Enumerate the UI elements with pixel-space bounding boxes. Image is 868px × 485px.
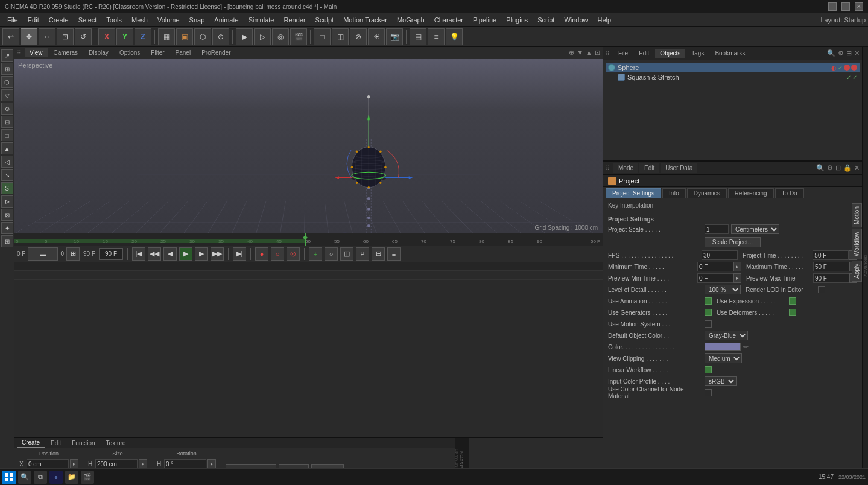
left-tool-7[interactable]: □	[1, 129, 13, 141]
input-color-profile-dropdown[interactable]: sRGB	[705, 376, 737, 386]
minimize-button[interactable]: —	[828, 2, 837, 11]
toolbar-btn-view2[interactable]: ◫	[332, 28, 349, 45]
menu-plugins[interactable]: Plugins	[501, 15, 533, 25]
use-deformers-checkbox[interactable]	[789, 309, 796, 316]
bl-tab-edit[interactable]: Edit	[46, 439, 66, 448]
vp-tab-filter[interactable]: Filter	[146, 48, 169, 57]
render-lod-checkbox[interactable]	[818, 286, 825, 293]
menu-render[interactable]: Render	[279, 15, 310, 25]
vp-tab-cameras[interactable]: Cameras	[49, 48, 83, 57]
attr-tab-edit[interactable]: Edit	[639, 163, 659, 173]
preview-min-input[interactable]	[697, 273, 733, 283]
obj-tab-tags[interactable]: Tags	[686, 49, 709, 58]
left-tool-10[interactable]: ↘	[1, 169, 13, 181]
menu-animate[interactable]: Animate	[209, 15, 243, 25]
menu-pipeline[interactable]: Pipeline	[468, 15, 501, 25]
layout-selector[interactable]: Layout: Startup	[820, 16, 866, 24]
toolbar-btn-camera[interactable]: 📷	[386, 28, 403, 45]
attr-expand-icon[interactable]: ⊞	[835, 164, 841, 172]
taskview-button[interactable]: ⧉	[34, 471, 47, 484]
menu-select[interactable]: Select	[74, 15, 102, 25]
size-h-input[interactable]	[95, 459, 138, 469]
left-tool-15[interactable]: ⊞	[1, 235, 13, 247]
start-button[interactable]	[2, 471, 16, 484]
vp-icon-4[interactable]: ⊡	[595, 49, 600, 57]
explorer-taskbar-button[interactable]: 📁	[65, 471, 78, 484]
scale-project-button[interactable]: Scale Project...	[705, 237, 761, 247]
preview-max-input[interactable]	[813, 273, 849, 283]
attr-tab-mode[interactable]: Mode	[613, 163, 638, 173]
vp-tab-panel[interactable]: Panel	[171, 48, 196, 57]
lod-dropdown[interactable]: 100 %	[705, 285, 741, 294]
vp-tab-display[interactable]: Display	[84, 48, 113, 57]
toolbar-btn-grid[interactable]: ▦	[158, 28, 175, 45]
project-time-input[interactable]	[813, 250, 849, 260]
left-tool-8[interactable]: ▲	[1, 142, 13, 154]
squash-vis-icon[interactable]: ✓	[846, 74, 851, 81]
left-tool-3[interactable]: ⬡	[1, 76, 13, 88]
tc-btn-play-end[interactable]: ⊞	[66, 247, 80, 261]
search-taskbar-button[interactable]: 🔍	[18, 471, 31, 484]
menu-motion-tracker[interactable]: Motion Tracker	[338, 15, 392, 25]
use-animation-checkbox[interactable]	[705, 297, 712, 305]
toolbar-btn-bulb[interactable]: 💡	[446, 28, 463, 45]
use-generators-checkbox[interactable]	[705, 309, 712, 316]
motion-tab[interactable]: Motion	[852, 211, 862, 227]
menu-simulate[interactable]: Simulate	[244, 15, 279, 25]
use-expression-checkbox[interactable]	[789, 297, 796, 305]
menu-mesh[interactable]: Mesh	[127, 15, 153, 25]
size-h-stepper[interactable]: ▸	[139, 459, 147, 469]
project-scale-unit[interactable]: Centimeters	[731, 224, 779, 234]
sphere-dot-2[interactable]	[851, 65, 857, 71]
bl-tab-function[interactable]: Function	[67, 439, 100, 448]
toolbar-btn-snap2[interactable]: ≡	[428, 28, 445, 45]
tc-btn-range[interactable]: ▬	[28, 247, 58, 261]
edge-taskbar-button[interactable]: e	[49, 471, 63, 484]
fps-input[interactable]	[702, 250, 738, 260]
menu-help[interactable]: Help	[593, 15, 616, 25]
obj-tab-file[interactable]: File	[613, 49, 633, 58]
left-tool-12[interactable]: ⊳	[1, 195, 13, 208]
vp-icon-3[interactable]: ▲	[586, 49, 592, 57]
maximize-button[interactable]: □	[841, 2, 850, 11]
vp-tab-view[interactable]: View	[25, 48, 48, 57]
toolbar-btn-anim2[interactable]: ▷	[254, 28, 271, 45]
close-button[interactable]: ✕	[855, 2, 863, 11]
left-tool-14[interactable]: ✦	[1, 222, 13, 234]
toolbar-btn-rotate[interactable]: ↺	[75, 28, 92, 45]
preview-min-stepper[interactable]: ▸	[733, 273, 741, 283]
tc-btn-del-key[interactable]: ○	[325, 247, 338, 261]
attr-tab-user-data[interactable]: User Data	[661, 163, 697, 173]
tc-btn-play[interactable]: ▶	[179, 247, 192, 261]
obj-row-sphere[interactable]: Sphere ◐ ✓	[606, 63, 860, 72]
squash-render-icon[interactable]: ✓	[852, 74, 857, 81]
max-time-input[interactable]	[813, 262, 849, 271]
vp-tab-options[interactable]: Options	[115, 48, 145, 57]
min-time-input[interactable]	[697, 262, 733, 271]
menu-edit[interactable]: Edit	[23, 15, 44, 25]
toolbar-btn-poly[interactable]: ▣	[176, 28, 193, 45]
toolbar-btn-move[interactable]: ↔	[39, 28, 55, 45]
left-tool-4[interactable]: ▽	[1, 89, 13, 101]
toolbar-btn-scale[interactable]: ⊡	[57, 28, 74, 45]
toolbar-btn-anim3[interactable]: ◎	[272, 28, 289, 45]
rot-h-stepper[interactable]: ▸	[207, 459, 216, 469]
bl-tab-create[interactable]: Create	[17, 438, 45, 448]
menu-tools[interactable]: Tools	[101, 15, 127, 25]
tc-btn-motion4[interactable]: ≡	[387, 247, 401, 261]
obj-tab-objects[interactable]: Objects	[655, 49, 685, 58]
toolbar-btn-light[interactable]: ☀	[368, 28, 385, 45]
use-motion-system-checkbox[interactable]	[705, 320, 712, 328]
menu-volume[interactable]: Volume	[153, 15, 185, 25]
color-swatch[interactable]	[705, 343, 741, 351]
sphere-vis-icon[interactable]: ◐	[831, 65, 837, 71]
toolbar-btn-anim1[interactable]: ▶	[236, 28, 253, 45]
rot-h-input[interactable]	[164, 459, 206, 469]
3d-viewport[interactable]: Perspective	[14, 59, 603, 233]
toolbar-btn-deform[interactable]: ⊙	[212, 28, 229, 45]
menu-character[interactable]: Character	[429, 15, 468, 25]
attr-close-icon[interactable]: ✕	[854, 164, 860, 172]
tc-btn-motion2[interactable]: P	[356, 247, 369, 261]
menu-snap[interactable]: Snap	[185, 15, 210, 25]
tc-btn-key-all[interactable]: ◎	[287, 247, 300, 261]
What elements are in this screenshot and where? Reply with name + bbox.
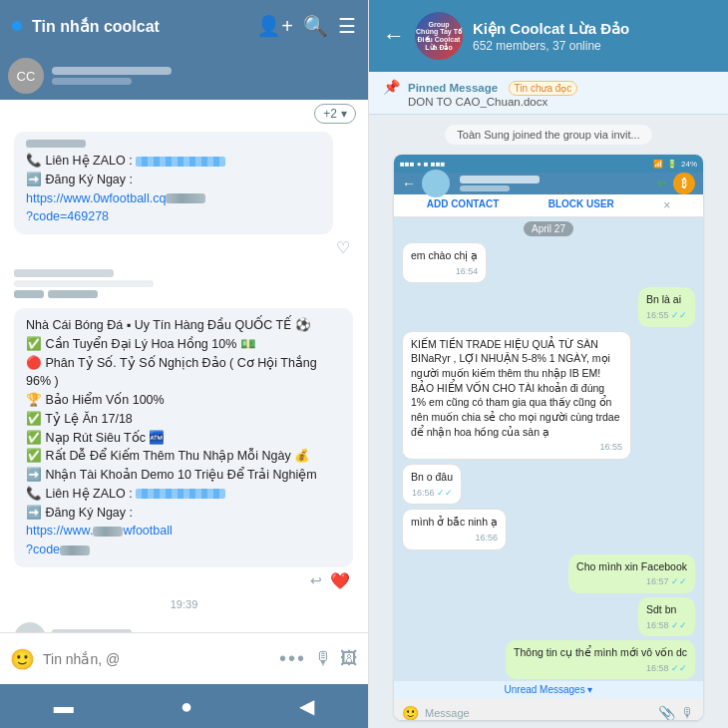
heart-icon[interactable]: ♡ bbox=[336, 238, 350, 257]
screenshot-card: ■■■ ● ■ ■■■ 📶🔋24% ← 5+ ₿ ADD CONTACT bbox=[394, 155, 703, 720]
sc-mic-icon[interactable]: 🎙 bbox=[681, 705, 695, 720]
group-avatar: GroupChúng Tay TốĐiếu CoolcatLừa Đảo bbox=[415, 12, 463, 60]
nav-back-icon[interactable]: ◀ bbox=[299, 694, 314, 718]
back-button[interactable]: ← bbox=[383, 23, 405, 49]
nav-circle-icon[interactable]: ● bbox=[181, 695, 192, 718]
sc-emoji-icon[interactable]: 🙂 bbox=[402, 705, 419, 720]
sc-status-left: ■■■ ● ■ ■■■ bbox=[400, 160, 445, 169]
message-actions: ♡ bbox=[14, 236, 354, 261]
list-item: 📞 Liên Hệ ZALO : ➡️ Đăng Ký Ngay : https… bbox=[0, 126, 368, 265]
search-icon[interactable]: 🔍 bbox=[303, 14, 328, 38]
avatar[interactable]: CC bbox=[8, 58, 44, 94]
heart-filled-icon[interactable]: ❤️ bbox=[330, 571, 350, 590]
list-item: Nhà Cái Bóng Đá ▪️ Uy Tín Hàng Đầu QUỐC … bbox=[0, 302, 368, 616]
message-input[interactable] bbox=[43, 651, 271, 667]
pin-icon: 📌 bbox=[383, 79, 400, 95]
sc-message-input[interactable]: Message bbox=[425, 707, 652, 719]
sc-message-row: KIẾM TIỀN TRADE HIỆU QUẢ TỪ SÀN BINaRyr … bbox=[394, 329, 703, 462]
mic-icon[interactable]: 🎙 bbox=[314, 648, 332, 669]
sc-bubble-sent: Cho mình xin Facebook 16:57 ✓✓ bbox=[568, 554, 695, 593]
system-message: Toàn Sung joined the group via invit... bbox=[445, 125, 651, 145]
sc-action-bar: ADD CONTACT BLOCK USER × bbox=[394, 194, 703, 217]
message-bubble: Nhà Cái Bóng Đá ▪️ Uy Tín Hàng Đầu QUỐC … bbox=[14, 308, 353, 567]
sc-contact-avatar bbox=[422, 170, 450, 197]
sc-bubble-received: em chào chị ạ 16:54 bbox=[402, 242, 487, 283]
chat-area: Toàn Sung joined the group via invit... … bbox=[369, 115, 728, 728]
group-header: ← GroupChúng Tay TốĐiếu CoolcatLừa Đảo K… bbox=[369, 0, 728, 72]
block-user-button[interactable]: BLOCK USER bbox=[548, 198, 614, 212]
sc-bubble-sent: Thông tin cụ thể mình mới vô vốn dc 16:5… bbox=[506, 640, 695, 679]
add-person-icon[interactable]: 👤+ bbox=[256, 14, 293, 38]
avatar-initials: CC bbox=[17, 69, 36, 84]
sc-back-button[interactable]: ← bbox=[402, 176, 416, 191]
sc-bubble-sent: Sdt bn 16:58 ✓✓ bbox=[638, 597, 695, 636]
nav-home-icon[interactable]: ▬ bbox=[54, 695, 74, 718]
sc-bitcoin-icon: ₿ bbox=[673, 173, 695, 194]
pinned-document: DON TO CAO_Chuan.docx bbox=[408, 96, 714, 108]
list-item bbox=[0, 265, 368, 302]
close-button[interactable]: × bbox=[663, 198, 670, 212]
sc-bubble-received: mình ở bắc ninh ạ 16:56 bbox=[402, 509, 507, 549]
sc-online-badge: 5+ bbox=[657, 179, 667, 188]
message-bubble: 📞 Liên Hệ ZALO : ➡️ Đăng Ký Ngay : https… bbox=[14, 132, 333, 234]
sc-status-right: 📶🔋24% bbox=[653, 160, 697, 169]
sc-bubble-received: KIẾM TIỀN TRADE HIỆU QUẢ TỪ SÀN BINaRyr … bbox=[402, 331, 631, 460]
unread-badge: Tin chưa đọc bbox=[509, 81, 578, 96]
sc-message-row: Bn là ai 16:55 ✓✓ bbox=[394, 285, 703, 328]
sc-message-row: mình ở bắc ninh ạ 16:56 bbox=[394, 507, 703, 551]
sc-message-row: Sdt bn 16:58 ✓✓ bbox=[394, 595, 703, 638]
reply-icon[interactable]: ↩ bbox=[310, 572, 322, 588]
sc-top-bar: ← 5+ ₿ bbox=[394, 173, 703, 194]
status-dot bbox=[12, 21, 22, 31]
sc-bubble-received: Bn o đâu 16:56 ✓✓ bbox=[402, 464, 462, 505]
sc-bubble-sent: Bn là ai 16:55 ✓✓ bbox=[638, 287, 695, 326]
pinned-message-bar[interactable]: 📌 Pinned Message Tin chưa đọc DON TO CAO… bbox=[369, 72, 728, 115]
group-name: Kiện Coolcat Lừa Đảo bbox=[473, 19, 714, 39]
sc-input-bar: 🙂 Message 📎 🎙 bbox=[394, 698, 703, 720]
sc-date-badge: April 27 bbox=[524, 221, 573, 236]
image-icon[interactable]: 🖼 bbox=[340, 648, 358, 669]
sc-message-row: em chào chị ạ 16:54 bbox=[394, 240, 703, 285]
pinned-label: Pinned Message bbox=[408, 82, 498, 94]
sc-attachment-icon[interactable]: 📎 bbox=[658, 705, 675, 720]
add-contact-button[interactable]: ADD CONTACT bbox=[427, 198, 500, 212]
group-info: Kiện Coolcat Lừa Đảo 652 members, 37 onl… bbox=[473, 19, 714, 53]
plus-badge[interactable]: +2 ▾ bbox=[314, 104, 356, 124]
nav-bottom: ▬ ● ◀ bbox=[0, 684, 368, 728]
chevron-down-icon: ▾ bbox=[341, 107, 347, 121]
message-time: 19:39 bbox=[14, 594, 354, 612]
pinned-content: Pinned Message Tin chưa đọc DON TO CAO_C… bbox=[408, 78, 714, 108]
emoji-icon[interactable]: 🙂 bbox=[10, 647, 35, 671]
sc-message-row: Cho mình xin Facebook 16:57 ✓✓ bbox=[394, 552, 703, 595]
group-members: 652 members, 37 online bbox=[473, 39, 714, 53]
left-header: Tin nhắn coolcat 👤+ 🔍 ☰ bbox=[0, 0, 368, 52]
sc-chat-bg: April 27 em chào chị ạ 16:54 Bn là ai 16… bbox=[394, 217, 703, 698]
message-list: +2 ▾ 📞 Liên Hệ ZALO : ➡️ Đăng Ký Ngay : … bbox=[0, 100, 368, 632]
plus-badge-row: +2 ▾ bbox=[0, 100, 368, 126]
left-panel: Tin nhắn coolcat 👤+ 🔍 ☰ CC +2 ▾ 📞 Liên H… bbox=[0, 0, 369, 728]
input-bar: 🙂 ••• 🎙 🖼 bbox=[0, 632, 368, 684]
unread-messages-bar[interactable]: Unread Messages ▾ bbox=[394, 681, 703, 698]
right-panel: ← GroupChúng Tay TốĐiếu CoolcatLừa Đảo K… bbox=[369, 0, 728, 728]
left-header-title: Tin nhắn coolcat bbox=[32, 17, 246, 36]
more-options-icon[interactable]: ••• bbox=[279, 647, 306, 670]
sc-message-row: Bn o đâu 16:56 ✓✓ bbox=[394, 462, 703, 507]
avatar-bar: CC bbox=[0, 52, 368, 100]
sc-message-row: Thông tin cụ thể mình mới vô vốn dc 16:5… bbox=[394, 638, 703, 681]
list-item bbox=[0, 618, 368, 632]
message-actions: ↩ ❤️ bbox=[14, 569, 354, 594]
menu-icon[interactable]: ☰ bbox=[338, 14, 356, 38]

....

Problem description: Each line above that contains the string "size" should be copied.

Expected answer:
size-h-input[interactable]	[95, 459, 138, 469]
size-h-stepper[interactable]: ▸	[139, 459, 147, 469]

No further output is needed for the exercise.